Is COVID really the weirdest disease of all time?
I’ve asked this question a hundred times and I’ve heard my colleagues ask it about a thousand. The list of complications that we’re seeing in COVID-19 patients boggles the mind.
Loss of sense of smell, respiratory failure, blood clots, kidney disease, cardiac arrest, congestive heart failure, diarrhea, stroke, cytokine storm.
And this isn’t even a complete list.
So what explains why the pandemic that’s killing tens of thousands and crippling our economy happens to cause problems in essentially every organ system of the body?
Is this just the weirdest disease of all time?
Take a brief detour with me back to medical school diagnostic reasoning
We’re taught in medical school that a patient can have a diagnosis that falls into one of four mutually exclusive, collectively exhaustive categories, in descending order of frequency.
A common presentation of a common disease
An uncommon presentation of a common disease
A common presentation of an uncommon disease
An uncommon presentation of an uncommon disease
In other words, not everyone has the same symptoms when they have the same disease.

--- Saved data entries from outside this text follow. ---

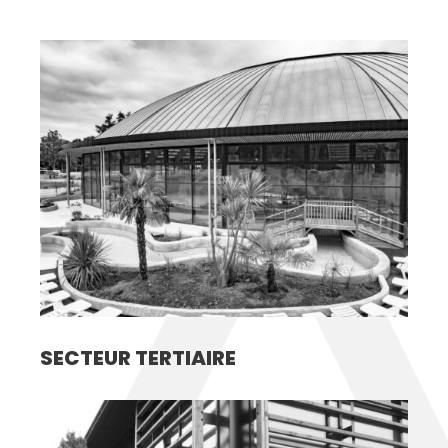
SECTEUR TERTIAIRE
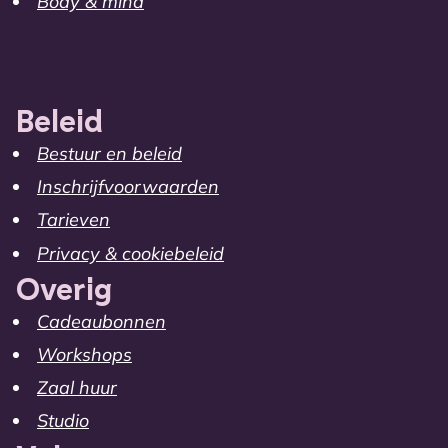
Body & mind
Beleid
Bestuur en beleid
Inschrijfvoorwaarden
Tarieven
Privacy & cookiebeleid
Overig
Cadeaubonnen
Workshops
Zaal huur
Studio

And it’s much more likely that you have weird symptoms of a common disease than typical symptoms of an uncommon disease.
The American Heart Association spends the month of February raising awareness about heart disease in women not just because women often have different symptoms of heart attacks than men do, but because heart disease is the biggest killer of women.
Not everyone’s body reads the textbook when it comes to the symptoms of disease they develop.
So what do you think is happening with COVID?
I’ve written before in this newsletter about how I think the manifestations of COVID-19 essentially boil down to two major areas - the direct effects of the virus causing damage to our bodies, and the unintended consequences of our immune response to the virus, the combination of which can lead to manifestations in essentially every organ system.
I spent some time reading through the medical literature on the flu to see how many of the complications we’re seeing from COVID have been described with the flu.
What I found surprised me.
For every manifestation of disease I could think of that I’ve either seen or read about with COVID, there’s a case report or case series that’s been published showing the same thing with the flu.
Blood clots? Check
Cardiovascular collapse (fulminant myocarditis)? Check
Loss of sense of smell (anosmia)? Check
Acute respiratory distress syndrome (ARDS)? Check
Diarrhea? Check
[The take home point here is NOT that COVID-19 is just like the flu - it isn’t. It’s indescribably worse. The point is that a disease can have all kinds of weird and unlikely manifestations.]
COVID isn’t a zebra, it’s just a huge herd of horses
There’s a saying in medicine, "when you hear hoofbeats, think horses, not zebras.” In other words, common things are common.
In the case of COVID, this means that when you have a million Americans infected with the same disease, you’re going to see some uncommon presentations of that disease.
In my opinion, what we’re seeing isn’t a reflection of a viral infection that’s weirder than all the other ones, it’s a reflection of a viral infection that’s spread more widely than all the other ones.
When the herd of horses is this big, there are bound to be a strange ones in there.